In comparison, the presented method uses a user-designed CNN model and addresses the classification of eight classes, making it a more complex task. Our method achieved an accuracy of 93.0%, which is the highest among the studies dealing with more than two classes, signifying the effectiveness of our approach in multi-class classification scenarios. Despite the more challenging task, our methodology maintains competitive performance, indicating a promising direction for future research in ocular disease classification.
The user-designed CNN was specifically tailored for the task at hand, taking into consideration the unique aspects of the data. This custom fit likely led to improved results, as the model was optimized to identify patterns specific to the given task. It is important to note that while the user-designed CNN performed best in this particular task, it may not necessarily be the best for all tasks.
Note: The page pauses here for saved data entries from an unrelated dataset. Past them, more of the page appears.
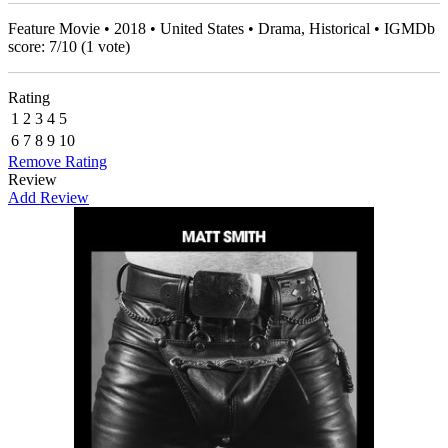
Feature Movie • 2018 • United States • Drama, Historical • IGMDb
score:
7
/
10
(
1
vote)
Rating
1
2
3
4
5
6
7
8
9
10
Remove Rating
Review
Add Review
The performance of a model can depend on a range of factors, including the nature of the data, the specific task, and the model’s architectural and training parameters. Therefore, it is always crucial to evaluate a model’s performance using a suitable validation scheme and fine-tune or modify the model as necessary based on the evaluation results.
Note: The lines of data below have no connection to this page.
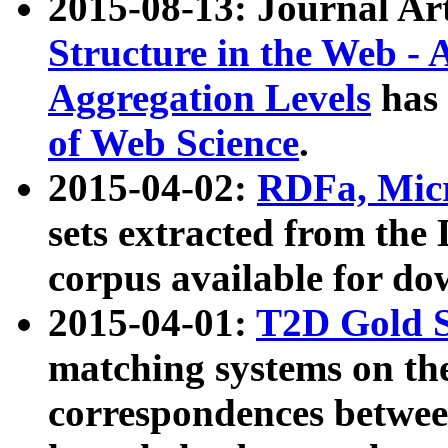
2015-08-13: Journal Ar
Structure in the Web - 
Aggregation Levels
has 
of Web Science
.
2015-04-02:
RDFa, Micr
sets extracted from t
corpus available for do
2015-04-01:
T2D Gold 
matching systems on the
correspondences betwee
Moreover, while the study has several strengths, including a novel approach, rigorous evaluation, and potential practical applications, it also has limitations that should be addressed in future work. This might include using larger and more varied datasets, further validating the results, improving the interpretability of the model, and optimizing the computational efficiency.
6. Conclusions
This study illustrates the effectiveness of deep learning approaches in the classification of ocular diseases using color fundus photographs. Both transferred learning and fusion image features with classifiers have demonstrated promising accuracies and Kappa coefficients, underlining their potential as valuable tools in disease identification. Moreover, the user-designed 17-layer convolutional neural network (CNN) showed superior performance, with accuracies reaching up to 93% and Kappa of 0.92. The performance of transferred learning methods highlighted the utility of leveraging pre-existing neural network architectures, such as shufflenet, resnet50, resnet101, efficientnetb0, and mobilenetv2. These models, originally trained on large-scale datasets, provided a robust foundation for the task of ocular disease identification. In the case of fusion image features with classifiers, the results affirmed the value of combining deep learning extracted features with classical machine learning classifiers. Logistic regression (LR) showcased the best performance among the evaluated classifiers. The user-designed CNN has further validated the capacity of deep learning in processing medical imaging data. Despite its complexity, the model was able to achieve impressive results, confirming the worthiness of customizing deep learning architectures to specific tasks. This study, however, was not without limitations. These included potential overfitting risks, the requirement of large and diverse training datasets, and certain inflexibility in the models’ structures. These findings provide insight into areas that future studies could focus on improving.
In the future, we aim to validate our model using an extensive dataset and diverse types of ocular images. We also plan to incorporate a multi-modal learning approach by integrating fundus images with clinical parameters to enhance diagnostic performance.